En Belgique, les consultations populaires au niveau communal existent depuis les années '90. Elles sont quantitativement très nombreuses, mais souvent jugées peu pertinentes. Au niveau régional, la dernière réforme de l’État a prévu l’adoption de la consultation populaire, sans pour autant que cela ait débouché sur une utilisation concrète. On peut déplorer que le rôle du citoyen soit cantonné à l’aspect consultatif et non décisionnel. Il est d’ailleurs symptomatique que ces initiatives fleurissent au sein des parlements, et non au sein des gouvernements ou des partis politiques qui sont, il faut l’avouer, les organes politiques de notre pays possédant le plus de pouvoir réel décisionnel. Le monde politique a certainement encore du travail à faire pour parvenir à un partage de la décision.
Cette aspiration à une nouvelle forme de démocratie est-elle vraiment si massive, au regard de la volonté d’aller vers plus d’autoritarisme, comme cela se marque dans plusieurs pays européens, y compris en Belgique?
JP
Il n’existe bien sûr pas une seule opinion publique. Il est logique que des idées diverses et opposées soient défendues au sein de la société. Cela ne me choque pas.
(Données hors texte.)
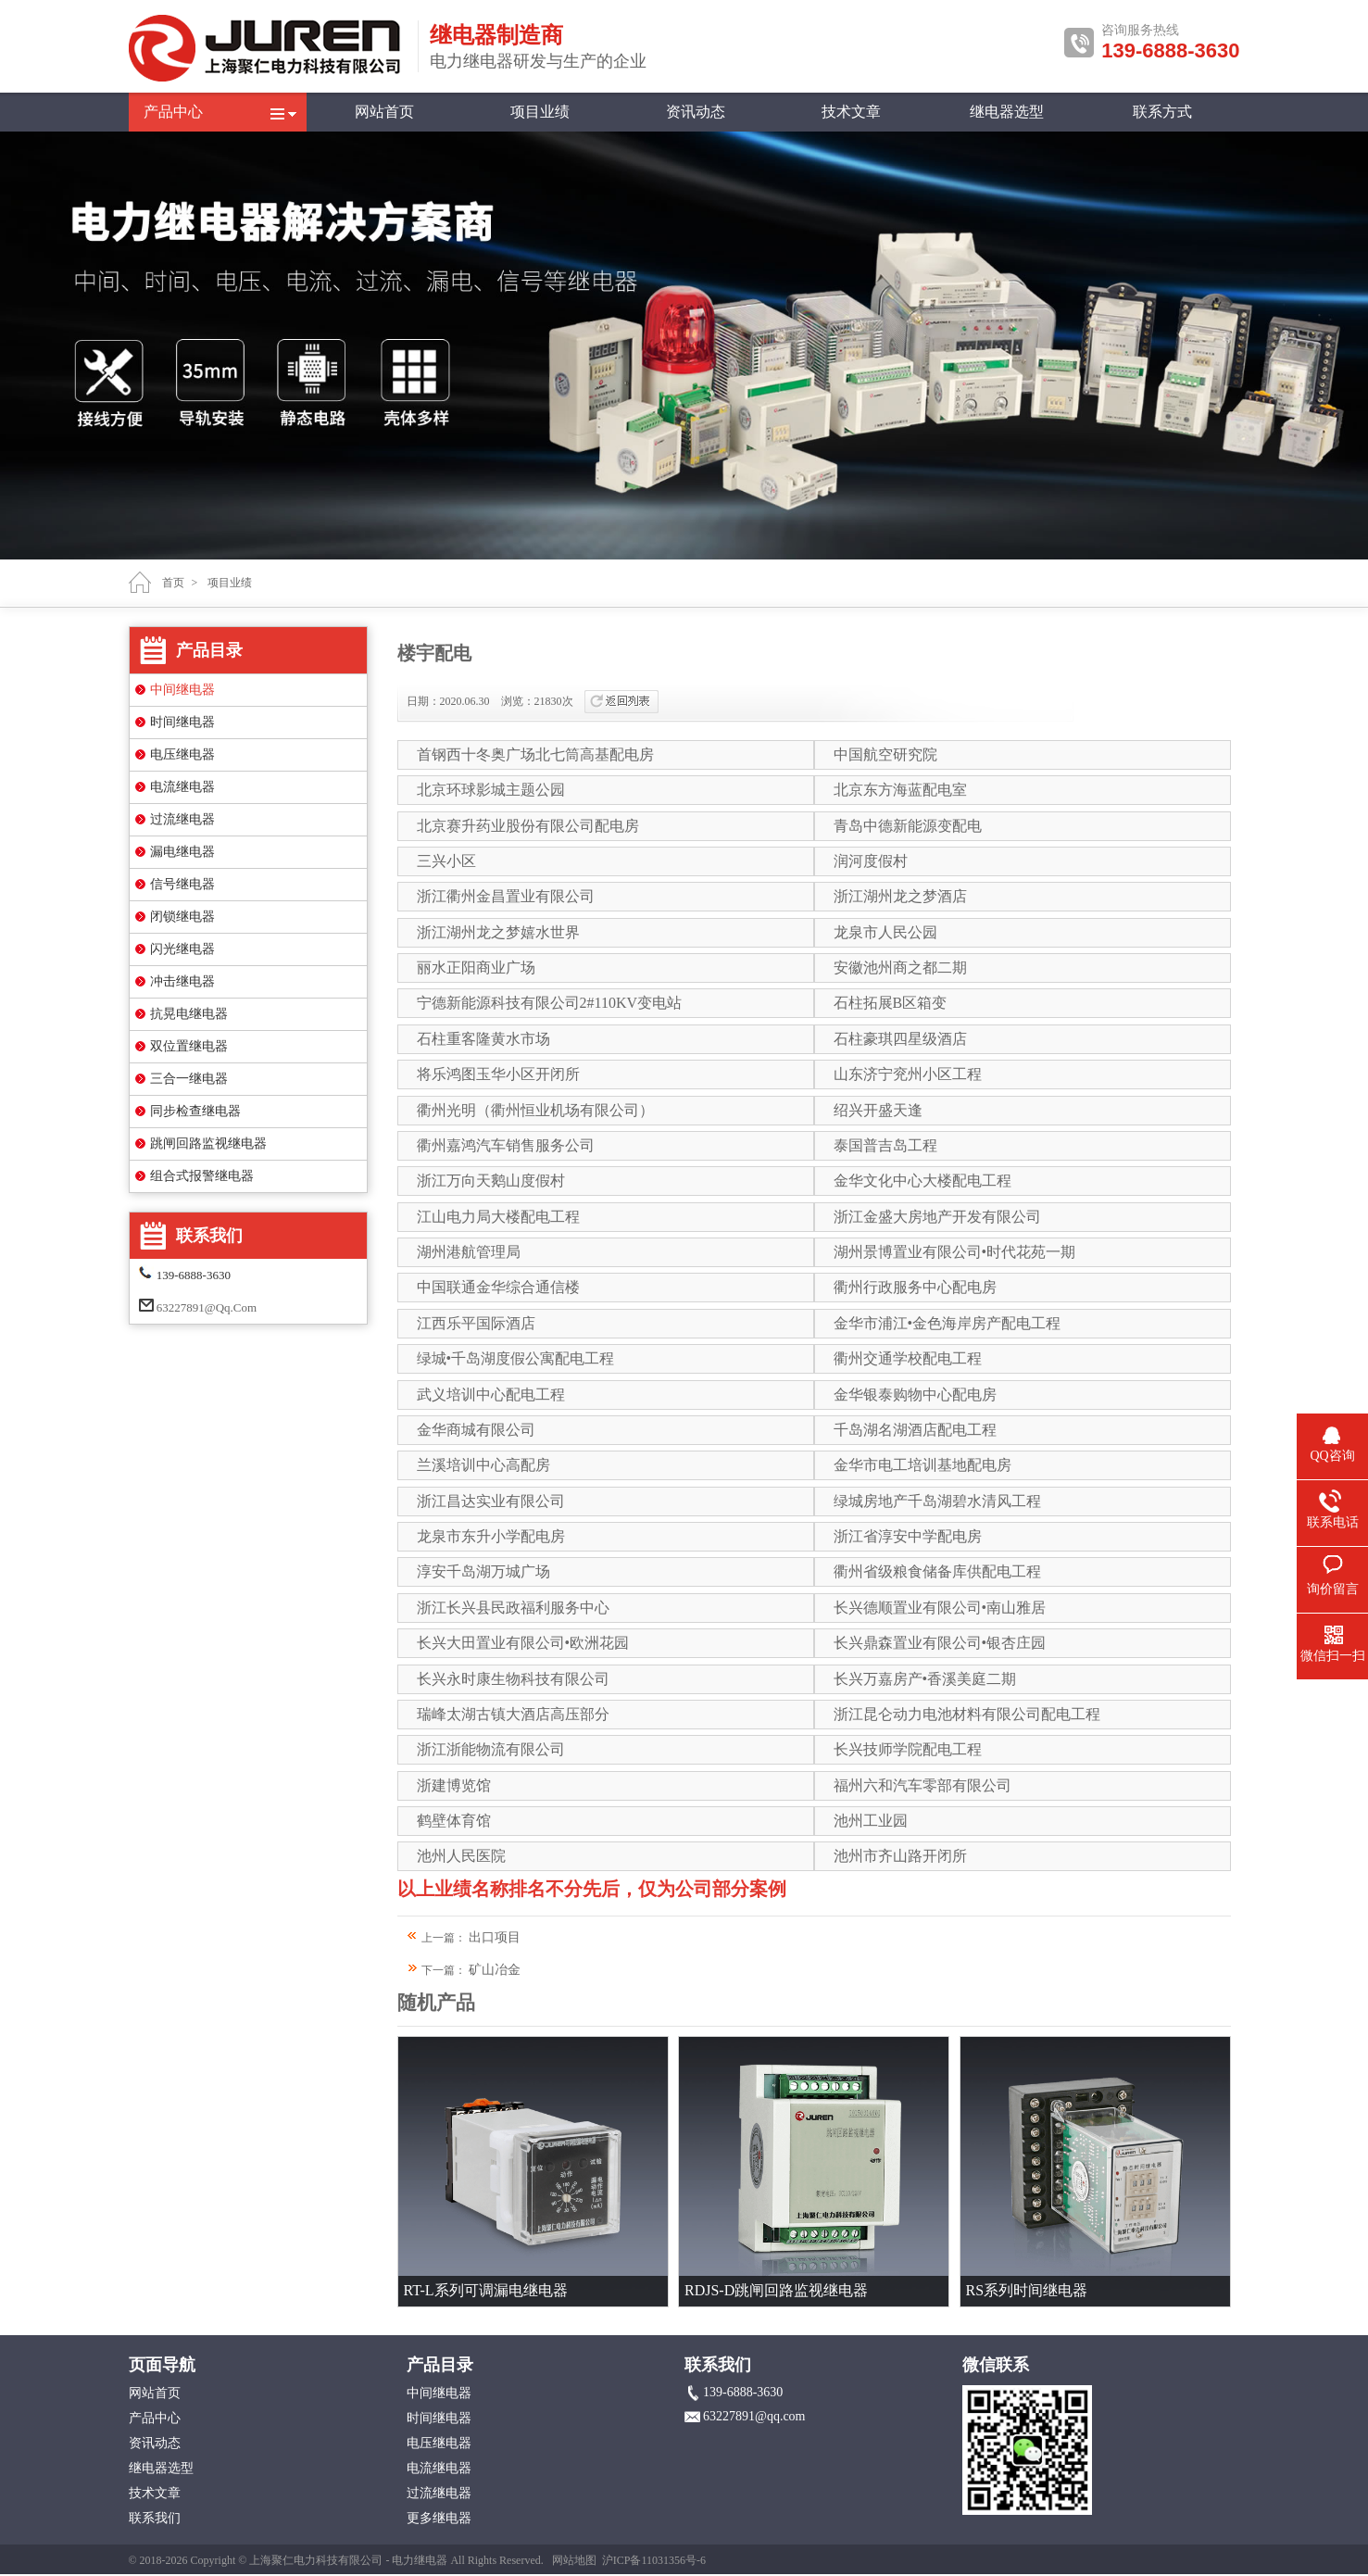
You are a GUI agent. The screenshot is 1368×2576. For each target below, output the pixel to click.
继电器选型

En effet, à une échelle macro, on peut observer une opposition de plus en plus prégnante entre, d’une part, des citoyens désireux d’un certain conservatisme, d’une certaine forme d’autoritarisme sécurisant; et, d'autre part, une volonté d’horizontalité, de transparence, de changement profond. Ce n’est d’ailleurs pas la seule césure qui traverse nos sociétés actuellement. J’en pointerai trois qui ont une grande visibilité et qui ont un pouvoir polarisant énorme: la question du féminisme, les questions liées à la décolonisation et enfin la question environnementale. Ces 3 éléments transparaissent dans notre vie de tous les jours et sont prégnants dans notre quotidien. Leur point commun est qu’une frange de la population doit renoncer à des privilèges ancestraux.
Quelle plus-value pourraient apporter les réseaux sociaux?
JP
Je suis sceptique quant à une réelle plus-value. Certes, on a pu voir que les réseaux sociaux permettent de donner une plus grande visibilité et de globaliser une lutte. Les exemples de #Metoo ou de Black lives matter sont signifiants à cet égard. Mais, une étude récente tend à démontrer que la militance online ne fonctionne et ne devient pérenne que si elle est suivie par un mouvement réel. Par rapport au renouveau démocratique, les nouvelles technologies peuvent certes faciliter le processus, si l’on pense aux consultations populaires par exemple. Mais quid des inégalités alors? Nous sommes en effet loin d’être égaux devant ces nouvelles technologies, tant au niveau de l’accès que de l’utilisation. Qui plus est, la structure même de ces nouvelles technologies ou de ces réseaux sociaux, construits autour d’algorithmes tout sauf transparents, amène plus à un repli sur soi qu’à une ouverture. Ces bulles étanches ne formeront pas la démocratie de demain et ne permettront jamais d’obtenir un lieu de débat serein, nuancé, où chacun assume la responsabilité de ses paroles. En outre, les entreprises privées, qui possèdent ces réseaux et technologies, sont mues par le profit et non par la création d’une démocratie réflexive.